Nous voulons agir, mais nous n’avons ni forcément les moyens de consommer 100% made-in-France, ni l’envie d’être complètement démodé en portant nos vêtements jusqu’à l’usure. L’économie circulaire devient donc la solution pour être « stylé-et-un-peu-plus-écolo-friendly ».

FAIRE DES ÉCONOMIES

Qui dit économie circulaire et vêtements d’occasion, dit forcément économies. Les petites bourses l’ont bien compris, tout comme les nouveaux acteurs de ce marché : Vinted, United Wardrobe, Vide Dressing, Vestiaire Collective... les applis se multiplient, les petits prix aussi.


La règle est simple : les acheteurs trouvent leurs bonheurs à prix réduits et les vendeurs ont un rôle de « magasin-eshop-facteur-photographe-negociateur » 3.0.

Ils prennent en photo leurs articles déjà portés, fixent les prix, doivent souvent négocier, emballent les articles et expédient les colis. Et si dans le futur, les futurs retailers seraient tout simplement ... les particuliers, les acheteurs compulsifs, ou au final Monsieur et Madame Tout-le-monde ?
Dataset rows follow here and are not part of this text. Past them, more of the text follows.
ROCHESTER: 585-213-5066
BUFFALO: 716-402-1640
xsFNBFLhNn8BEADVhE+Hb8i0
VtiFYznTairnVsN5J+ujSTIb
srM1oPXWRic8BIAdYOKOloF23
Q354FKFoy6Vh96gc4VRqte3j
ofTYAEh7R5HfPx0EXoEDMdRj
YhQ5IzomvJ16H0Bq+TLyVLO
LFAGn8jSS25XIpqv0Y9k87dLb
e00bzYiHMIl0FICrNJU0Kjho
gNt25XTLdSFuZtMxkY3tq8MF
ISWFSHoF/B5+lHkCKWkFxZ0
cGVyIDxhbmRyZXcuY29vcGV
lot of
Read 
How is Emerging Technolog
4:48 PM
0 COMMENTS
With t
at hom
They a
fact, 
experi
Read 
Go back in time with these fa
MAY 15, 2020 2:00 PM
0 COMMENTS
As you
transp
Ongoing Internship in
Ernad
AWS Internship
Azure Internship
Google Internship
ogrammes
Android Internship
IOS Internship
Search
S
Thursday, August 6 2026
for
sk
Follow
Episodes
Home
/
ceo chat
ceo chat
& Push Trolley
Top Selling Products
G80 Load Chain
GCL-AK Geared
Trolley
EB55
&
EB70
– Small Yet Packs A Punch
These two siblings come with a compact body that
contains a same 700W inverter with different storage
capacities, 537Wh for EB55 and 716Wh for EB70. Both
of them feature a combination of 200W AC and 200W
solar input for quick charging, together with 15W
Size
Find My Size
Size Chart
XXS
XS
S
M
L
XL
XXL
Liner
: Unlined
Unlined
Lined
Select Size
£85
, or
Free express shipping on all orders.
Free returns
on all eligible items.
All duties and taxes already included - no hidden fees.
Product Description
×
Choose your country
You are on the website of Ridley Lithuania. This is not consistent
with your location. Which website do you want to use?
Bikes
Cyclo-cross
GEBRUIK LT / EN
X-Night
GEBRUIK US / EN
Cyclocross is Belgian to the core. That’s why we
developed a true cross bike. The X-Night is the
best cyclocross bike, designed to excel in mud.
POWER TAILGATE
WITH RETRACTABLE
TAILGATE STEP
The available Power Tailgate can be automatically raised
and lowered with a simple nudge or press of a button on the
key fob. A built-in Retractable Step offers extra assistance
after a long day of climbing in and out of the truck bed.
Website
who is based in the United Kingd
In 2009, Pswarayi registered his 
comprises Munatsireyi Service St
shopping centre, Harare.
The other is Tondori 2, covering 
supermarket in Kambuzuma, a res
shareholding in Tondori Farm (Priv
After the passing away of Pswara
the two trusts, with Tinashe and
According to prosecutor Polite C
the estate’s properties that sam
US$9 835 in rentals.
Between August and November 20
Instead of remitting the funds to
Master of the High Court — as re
UN MARCHÉ PORTÉ PAR L'E-INFLUENCE !

Si le marché de la seconde main est en plein boom, c'est aussi car cette tendance est fortement portée sur les réseaux sociaux par les influenceurs. Ils n'hésitent plus à vendre vêtements et accessoires à leur communauté, en faisant souvent au passage la promotion de ces nouveaux Market-place de l'occasion.

Pour les communautés d'abonnés, l'opportunité est double : faire du shopping sans se ruiner depuis chez soi, avec le privilège de pouvoir donner une seconde vie aux vêtements de sa blogueuse préférée. Certains nouveaux entrants sur le marché de la seconde main ne misent plus qu'exclusivement sur la vente d'occasion de vêtements d'Influenceurs. C'est le cas de Maison Seconde, véritable business montant de l'e-influence : les pièces portées par les Influenceurs sont synonymes d'exclusivité et suscitent l'envie des fans, prêts à sortir le porte monnaie pour se proccurer ces pièces uniques et recréer des looks à prix cassés.


En 2018-2019, c'est le site de vente en ligne de vêtements d'occasion United Wardrobe qui étend ses partenariats avec des Influenceurs : Léna Situations, Sananas, Adriane, Hellcat, Nathan Graff, EmmaCakeCup ... Entre vidéos et posts sponsorisés, collaborations rémunérées, budget shopping offerts, ou encore concours pour gagner des crédits sur l'application, la stratégie de marketing d'influence d'United Wardrobe est un cas d'école massif et bien orchestré.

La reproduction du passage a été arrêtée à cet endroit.